What to Do with the Data
Once you have all this valuable insight directly from people in your target audience, don’t use it verbatim, but think of it as a guiding light when you get back to your desk to start working on a design document (which we’ll talk about in the next article).
Look for persistent trends. If nine out of ten people are performing the same icky task five days a week, that task is a good candidate for a product requirement. If particular documents everyone uses are buried on a network drive on the dark side of Jupiter, or it takes twelve steps to get to them in the current version of your site, redesign the information flow to make it much simpler for users to pick up the scent and get there easily.
What you shouldn’t do, however, is exactly what users say to do. If a card-sorting exercise results in a stack of cards titled Stuff About Acme, rename that label something like About Acme, because trigger words such as About help users find what they need when faced with a page full of links and images. In the case of software, whether web-based or not, listening to users too closely and bending to their every whim often results in complicated, frustrating products that place everyday features right next to obscure features that you must be a rocket surgeon to use.
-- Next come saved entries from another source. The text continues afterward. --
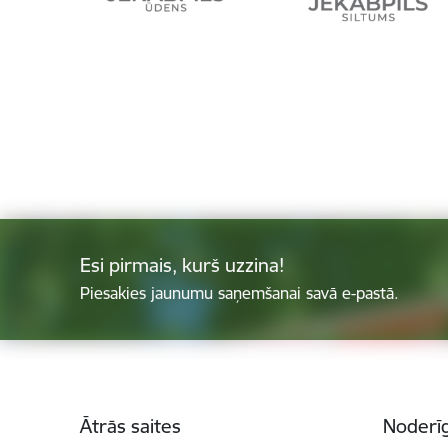
Esi pirmais, kurš uzzina!
Piesakies jaunumu saņemšanai savā e-pastā.
Kājene
Ātrās saites
Noderīg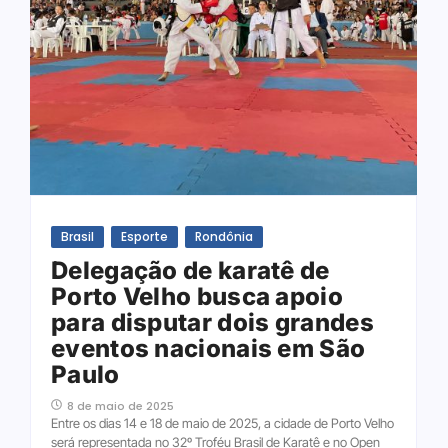
Brasil
Esporte
Rondônia
Delegação de karatê de
Porto Velho busca apoio
para disputar dois grandes
eventos nacionais em São
Paulo
8 de maio de 2025
Entre os dias 14 e 18 de maio de 2025, a cidade de Porto Velho
será representada no 32º Troféu Brasil de Karatê e no Open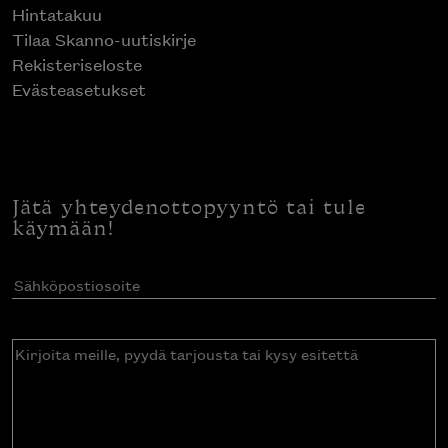
Hintatakuu
Tilaa Skanno-uutiskirje
Rekisteriseloste
Evästeasetukset
Jätä yhteydenottopyyntö tai tule
käymään!
Sähköpostiosoite
(Pakollinen)
Kirjoita
meille,
pyydä
tarjousta
tai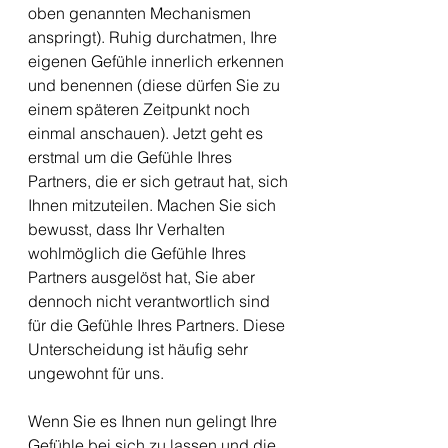
oben genannten Mechanismen 
anspringt). Ruhig durchatmen, Ihre 
eigenen Gefühle innerlich erkennen 
und benennen (diese dürfen Sie zu 
einem späteren Zeitpunkt noch 
einmal anschauen). Jetzt geht es 
erstmal um die Gefühle Ihres 
Partners, die er sich getraut hat, sich 
Ihnen mitzuteilen. Machen Sie sich 
bewusst, dass Ihr Verhalten 
wohlmöglich die Gefühle Ihres 
Partners ausgelöst hat, Sie aber 
dennoch nicht verantwortlich sind 
für die Gefühle Ihres Partners. Diese 
Unterscheidung ist häufig sehr 
ungewohnt für uns. 
Wenn Sie es Ihnen nun gelingt Ihre 
Gefühle bei sich zu lassen und die 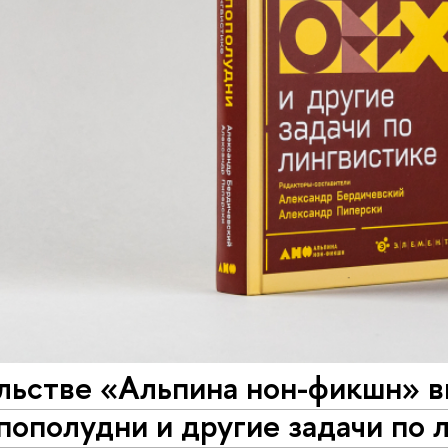
льстве «Альпина нон-фикшн» в
пополудни и другие задачи по 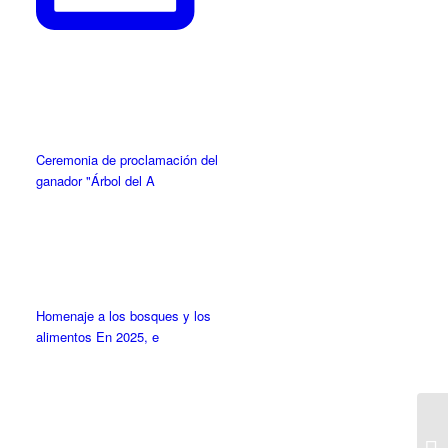
Ceremonia de proclamación del
ganador "Árbol del A
Homenaje a los bosques y los
alimentos En 2025, e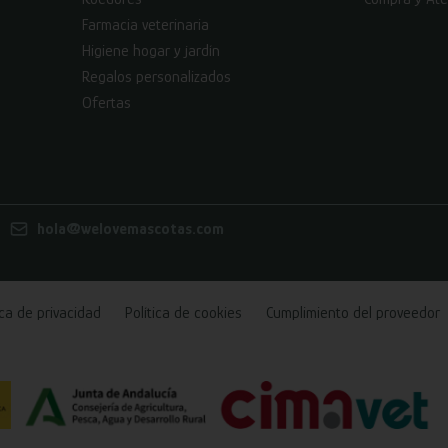
Farmacia veterinaria
Higiene hogar y jardín
Regalos personalizados
Ofertas
hola@welovemascotas.com
ica de privacidad
Política de cookies
Cumplimiento del proveedor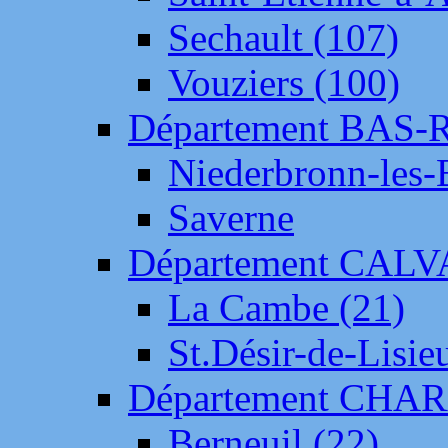
Sechault (107)
Vouziers (100)
Département BAS-
Niederbronn-les-
Saverne
Département CAL
La Cambe (21)
St.Désir-de-Lisie
Département CH
Berneuil (22)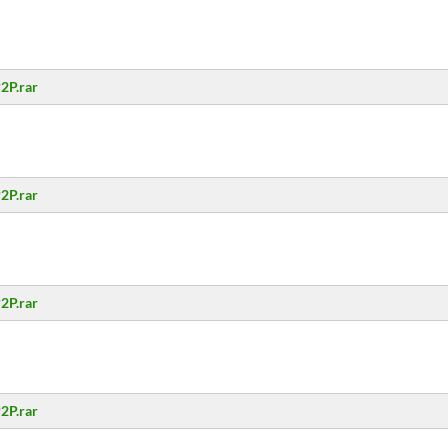
2P.rar
2P.rar
2P.rar
2P.rar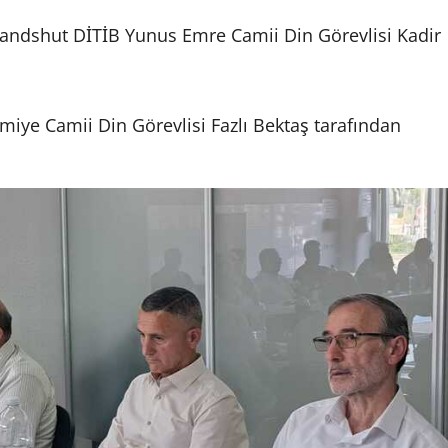
Landshut DİTİB Yunus Emre Camii Din Görevlisi Kadir
iye Camii Din Görevlisi Fazlı Bektaş tarafından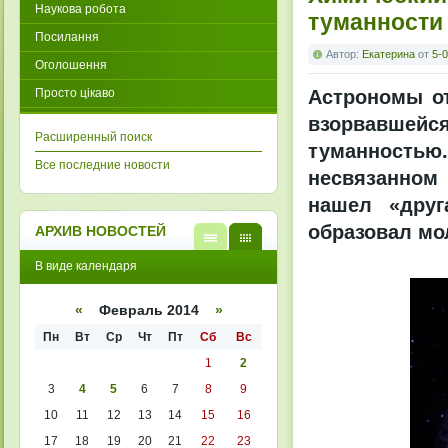
Наукова робота
туманности
Посилання
Автор:
Екатерина
от
5-0
Оголошення
Просто цікаво
Астрономы от
взорвавшей
Расширенный поиск
туманностью. 
Все последние новости
несвязанном 
нашел «друг
образовал мол
АРХИВ НОВОСТЕЙ
В
В
В виде календаря
виде
виде
списк
кален
а
даря
«
Февраль 2014
»
Пн
Вт
Ср
Чт
Пт
Сб
Вс
1
2
3
4
5
6
7
8
9
10
11
12
13
14
15
16
17
18
19
20
21
22
23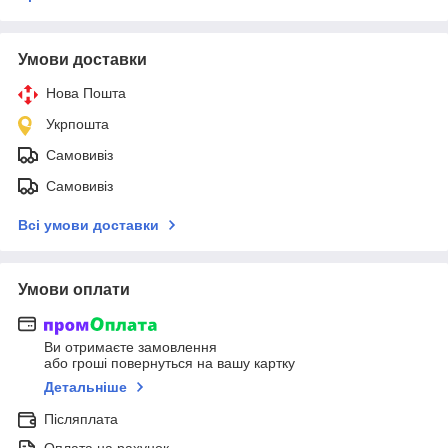
Умови доставки
Нова Пошта
Укрпошта
Самовивіз
Самовивіз
Всі умови доставки
Умови оплати
Ви отримаєте замовлення
або гроші повернуться на вашу картку
Детальніше
Післяплата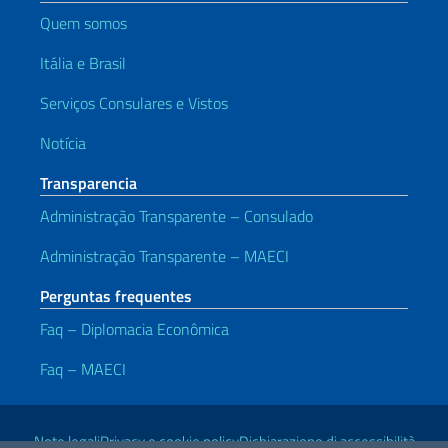
Quem somos
Itália e Brasil
Serviços Consulares e Vistos
Notícia
Transparencia
Administração Transparente – Consulado
Administração Transparente – MAECI
Perguntas frequentes
Faq – Diplomacia Econômica
Faq – MAECI
Links Úteis
Note legali
Privacy e cookie policy
Dichiarazione di accessibilità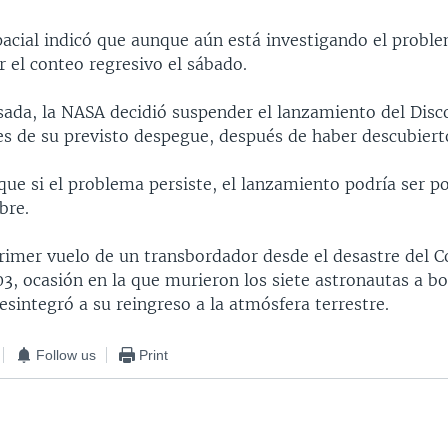
pacial indicó que aunque aún está investigando el proble
ar el conteo regresivo el sábado.
ada, la NASA decidió suspender el lanzamiento del Disc
es de su previsto despegue, después de haber descubiert
que si el problema persiste, el lanzamiento podría ser p
bre.
 primer vuelo de un transbordador desde el desastre del 
3, ocasión en la que murieron los siete astronautas a b
esintegró a su reingreso a la atmósfera terrestre.
Follow us
Print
Sometimes, the best thing you can do is ignore users and design something that makes more sense. Use discretion, and don’t ignore users completely unless you can prove your way is better.
Figuring out what to do with all this data isn’t difficult. Just apply common sense to spot what’s essential for your product versus what can be left in the trash or deferred to a future version, and start making a list. When your list is done, refine it until you’re absolutely sure that only the most essential items are still on it. Keep everything else on a separate "nice to have" list, and see whether any of those items still matter when the product is complete. If so, work them into the next version. Most likely, if you did your job right the first time around, the "nice to have" items won’t be necessary at all.
Finally, start writing a product requirements document (PRD), which you can learn all about in this article from Cooper. The PRD describes the target user and the features the product will contain.
One last bit of advice here: Always keep in mind the technical side of things as you’re writing this document, unless of course you want to lose the respect of your programming team by promising scratch-and-sniff dialog boxes. How the document is formatted isn’t all that important, but keep it as short and concise as possible so other people might actually read it, and avoid saying things that are simply not possible.